The chairperson, in his report, states that although the agreement was signed to stock the Jinja reserves with petroleum to full capacity by 31 July 2017 and worth US$30 million, clause 8.4 stated that the consortium should ensure that the facility would at all times have no less than 40 per cent of the storage capacity as strategic reserves. However, this particular clause was amended.
“Clause 8.4 of the joint venture agreement which provided for the mandatory stocking of at least 40 per cent of the petroleum tanks in the Jinja national reserves at all times was deleted in one of the many amendments and yet it was the cardinal reason as to why government gave UNOC the mandate to run the reserves and ensure that the country has at least 40 per cent strategic reserve at all times and this is one of the reasons the country is in a crisis,” Mpaka revealed.
Although clause 3 of the agreement provided that it would commence on 01 June 2017 for 10 years, the committee was shocked to learn that a year later, on 01 August 2018, UNOC and the consortium signed the first addendum to the agreement and extended the same by five years.
The Government through UNOC, the committee shocked to learn, needed to pay the consortium in case they needed to store petroleum in the reserves. It also took note of the several unregulated fuel stations, fuel hoarding and exorbitant fuel prices among others.
The committee noted that there has been a resource constraint to allocate funding for procurement and stocking of strategic reserves in the country and funding to strategic petroleum supply infrastructure.
Faulty scanners at the border, the committee also found out, caused a backlog of over 400 trucks cleared daily at the Busia border point since its temporary replacement was over eight hours away and this caused the 50km queue of trucks in western Kenya.

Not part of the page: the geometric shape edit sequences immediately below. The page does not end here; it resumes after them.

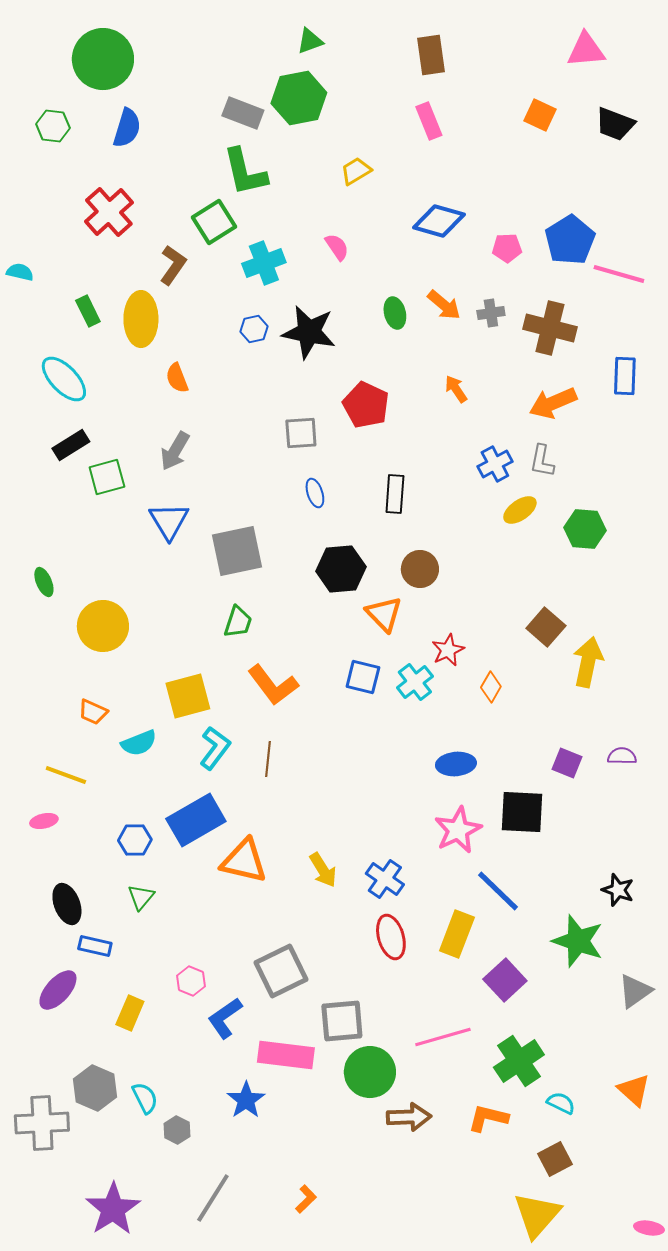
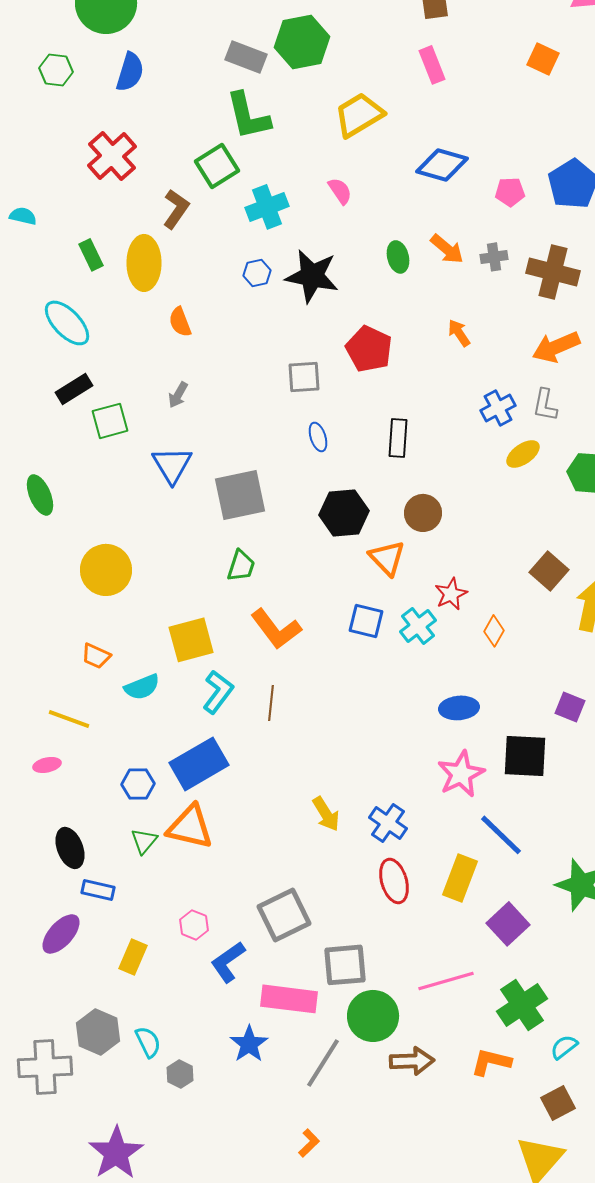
yellow trapezoid: (356, 171) -> (359, 115), size x1.6
gray arrow: (175, 451) -> (178, 395), size x0.7
green ellipse: (44, 582) -> (40, 495), moved, size x1.4
orange triangle: (244, 861) -> (190, 827), moved
cyan semicircle: (561, 1103) -> (564, 1047), turned -64
gray line: (213, 1198) -> (323, 1063), moved

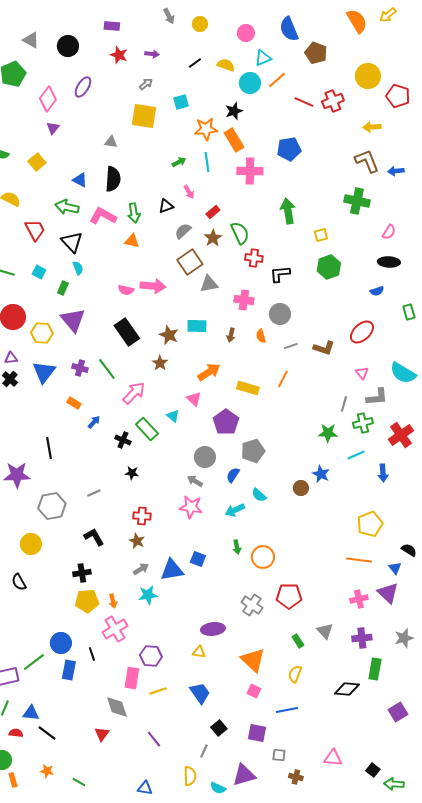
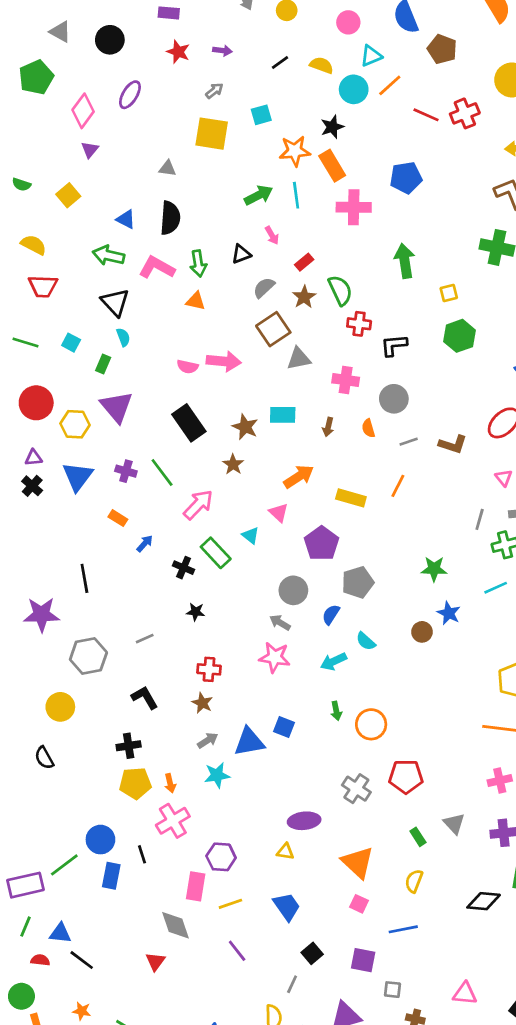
green arrow: (179, 162) -> (259, 195), size x1.5
red trapezoid: (35, 230) -> (43, 286), moved, turned 120
green star: (328, 433) -> (434, 569), moved
purple line: (154, 739) -> (237, 951), moved

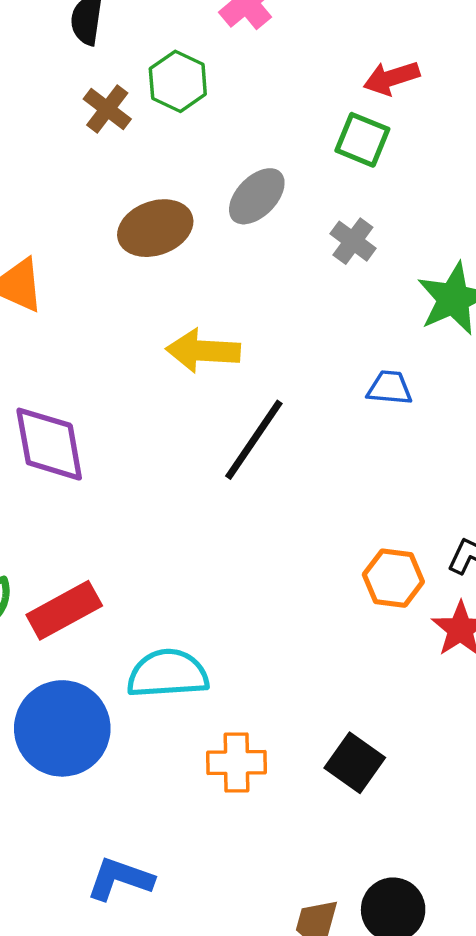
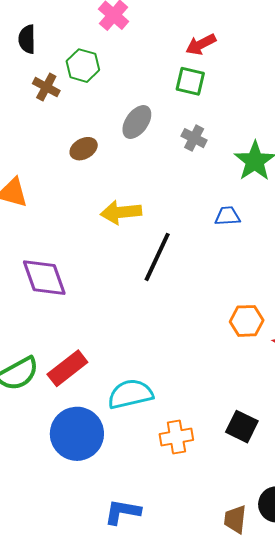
brown ellipse: (155, 228) -> (84, 149), size x0.7

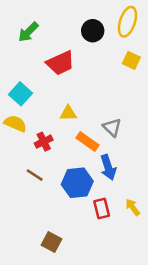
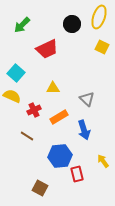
orange rectangle: (88, 142) -> (59, 117), moved, turned -66
blue hexagon: (77, 183) -> (60, 156), moved
red rectangle: (102, 209) -> (77, 174), moved

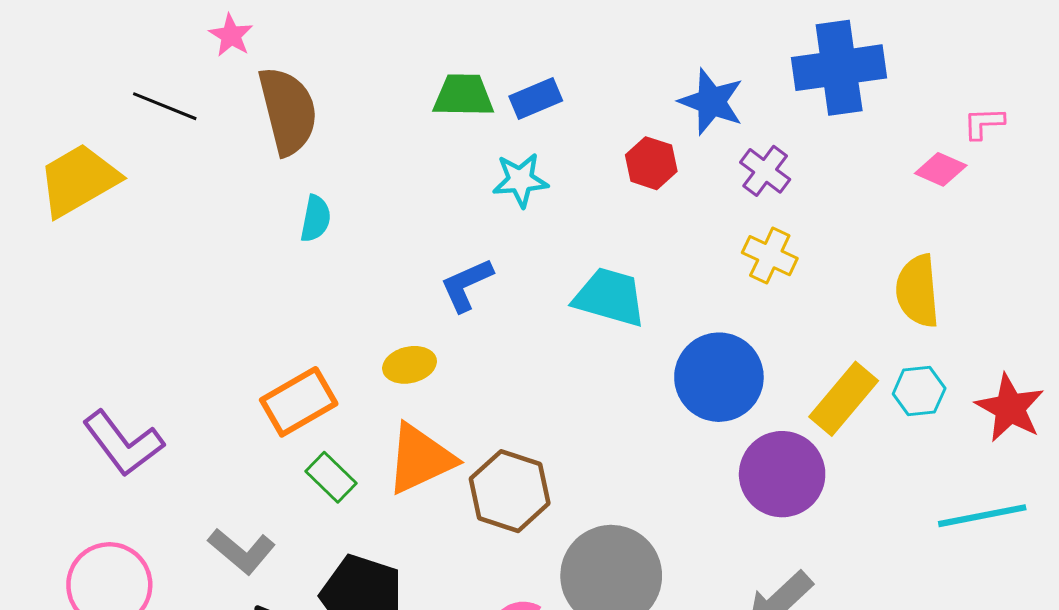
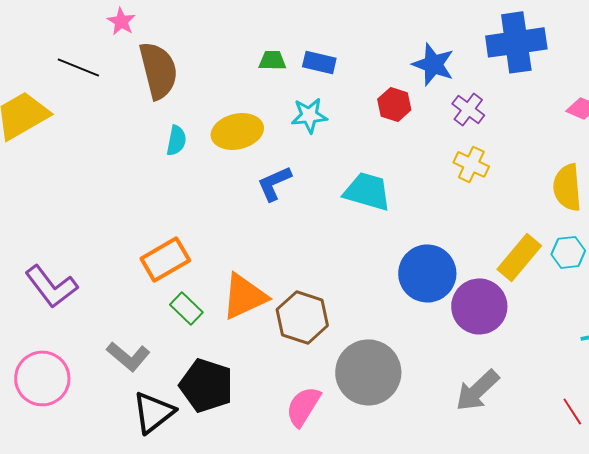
green trapezoid: (463, 95) -> (272, 60), size x0.7
blue rectangle: (536, 99) -> (319, 62), turned 36
yellow ellipse: (410, 365) -> (237, 131), moved, size x1.5
blue circle: (719, 377) -> (427, 273), moved

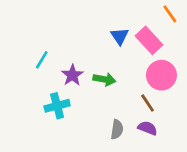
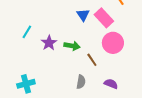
brown line: (148, 103) -> (92, 60), moved
cyan cross: (57, 106) -> (26, 84), moved
purple semicircle: (148, 128) -> (111, 84), moved

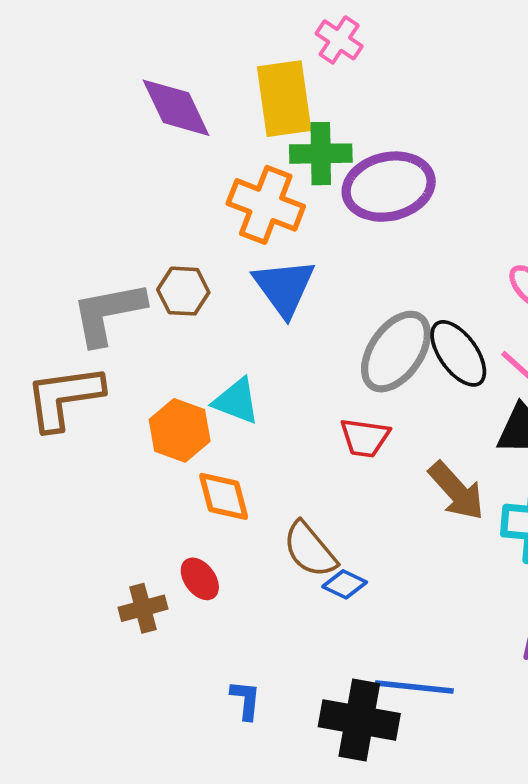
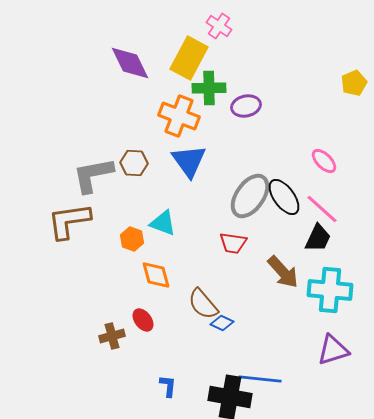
yellow rectangle: (284, 99) -> (189, 58), turned 36
purple ellipse: (389, 187) -> (246, 106), size x0.6
orange hexagon: (180, 430) -> (132, 239), size x0.7

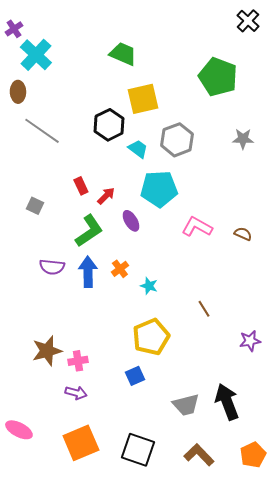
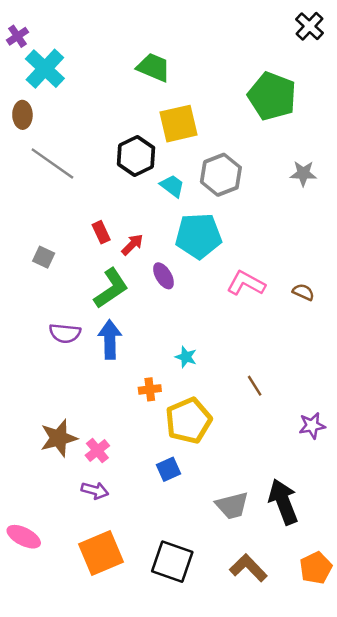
orange cross: (120, 269) -> (150, 389), moved, turned 30
pink cross: (78, 361) -> (97, 451), turned -30

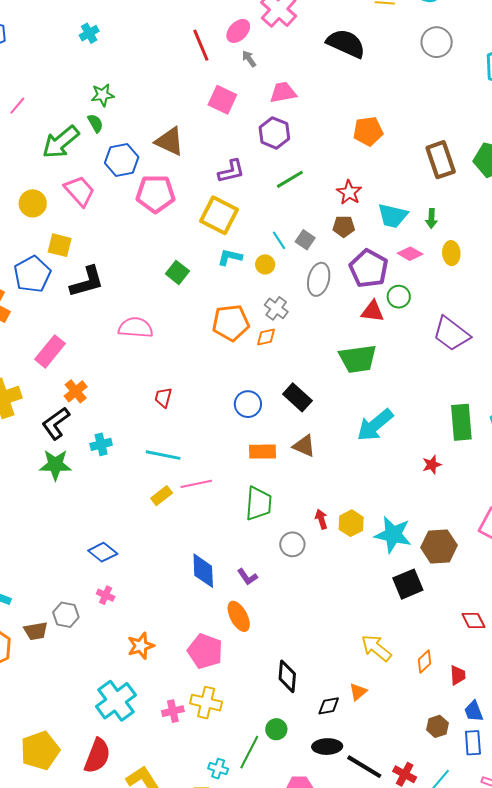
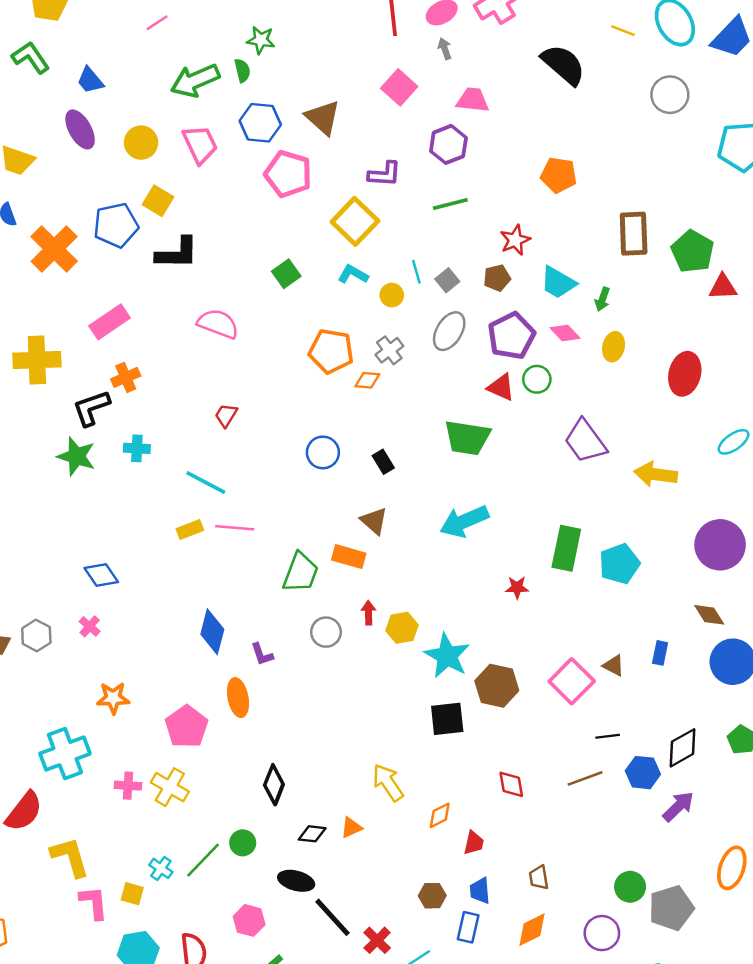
brown pentagon: (344, 226) -> (497, 278), turned -30
black rectangle: (297, 397) -> (383, 462), size x0.7
orange rectangle: (263, 452) -> (349, 557), moved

Hon Mpaka also recommended that government should urgently prioritise and avail the necessary financial resources to UNOC to procure fuel for the strategic reserve as well as the development of the necessary water transport infrastructure on Lake Victoria which would save fuel transport companies Shs 30 per litre using water transport as opposed to road transport.
Mpaka, in his report, also asked government to fast-track the consumer protection law which would have protected the consumer in this particular circumstance, from exploitation through indiscriminative pricing among others.
The committee also wants the Kampala storage terminal which will store 60 million litres constructed ahead of the Kenya elections in August 022. They also want additional scanners procured and deployed at the borders.
Hon Muhammad Nsereko (INDP, Kampala Central Division) said that pump fuel prices in Uganda continue to rise, adding that the reserve has been mismanaged.
“I posed a question to the Attorney General and UNOC to give the committee the status of the fuel results in Jinja, they stated that we have reserves, but there were no fuel reserves,” Nsereko said.
The District Woman MP for Namayingo, Hon Margaret Makhoha, said that it is disheartening to discover that people who should plan for the country are instead frustrating the country.
“The committee said we do not have oil reserves. This is terrible. We should task those responsible to put the oil reserves,” Makhoha said.
Hon Nathan Itungo (INDP, Kashari County South) said that the Minister of Energy and Mineral Development simply lamented and they have not prevailed on those hoarding fuel.
Deputy Speaker Anita Among asked the energy ministry to explain why Uganda had no fuel reserves. She further tasked the ministry on the agreements and policies signed that caused the fuel crisis artificially.
On the testing at the border point of the truck drivers, Among blamed the Ministry of Health and the Uganda Revenue Authority (URA) for the management and administrative issues that should have been sorted out.
“On this policy, they did not consult anybody and they rushed in a haphazard way – and it ended up affecting the ordinary Ugandans. We should be able to make policies that are for the people of Uganda,” the Deputy Speaker said.
Among directed that people hiking the prices should face the law and asked the minister to organise a team to monitor fuel prices countrywide.